Media literacy is primarily conceptualized as a learning outcome within an educational framework that aims to give children and young people opportunities to learn about mass media, popular culture, and communication technologies. Media literacy education (or media education) are terms used to refer to the pedagogical processes used to develop media literacy. Because media literacy has developed from the work of educators from many disciplinary perspectives (including communication, education, the fine arts, and public health) in a number of different countries (including England, Canada, Australia, the United States, and others), questions of terminology, focus, and emphasis are debated.
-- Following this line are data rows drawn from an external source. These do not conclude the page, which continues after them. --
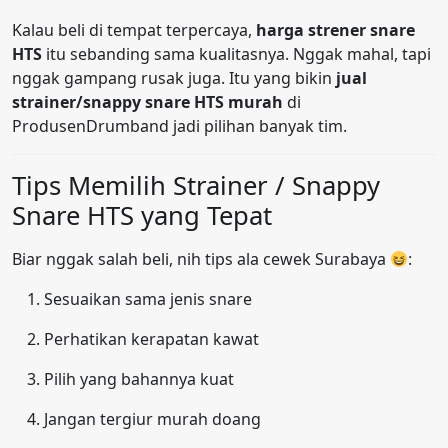
Kalau beli di tempat terpercaya,
harga strener snare
HTS
itu sebanding sama kualitasnya. Nggak mahal, tapi
nggak gampang rusak juga. Itu yang bikin
jual
strainer/snappy snare HTS murah
di
ProdusenDrumband jadi pilihan banyak tim.
Tips Memilih Strainer / Snappy
Snare HTS yang Tepat
Biar nggak salah beli, nih tips ala cewek Surabaya
:
Sesuaikan sama jenis snare
Perhatikan kerapatan kawat
Pilih yang bahannya kuat
Jangan tergiur murah doang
In the United States, two national membership organizations support the work of media literacy educators: the Alliance for a Media Literate America (AMLA) and the Action Coalition for Media Education (ACME).

There are many different types of genres and formats within specific media and communication technologies, and media literacy programs may address these specific forms directly. For example, media literacy programs have included a focus on critical analysis of newspapers and television news, print and TV advertising, magazines, popular music, and contemporary film. Many media literacy advocates and educators make use of a unifying framework: key concepts or questions that identify the central ideas associated with media literacy learning. The key concepts can be explored with children of different ages and with different types of media messages. These include the following:

Messages are constructions. The media do not present simple reflections of external reality. Rather, media messages are carefully crafted constructions that are the result of many decisions and determining factors.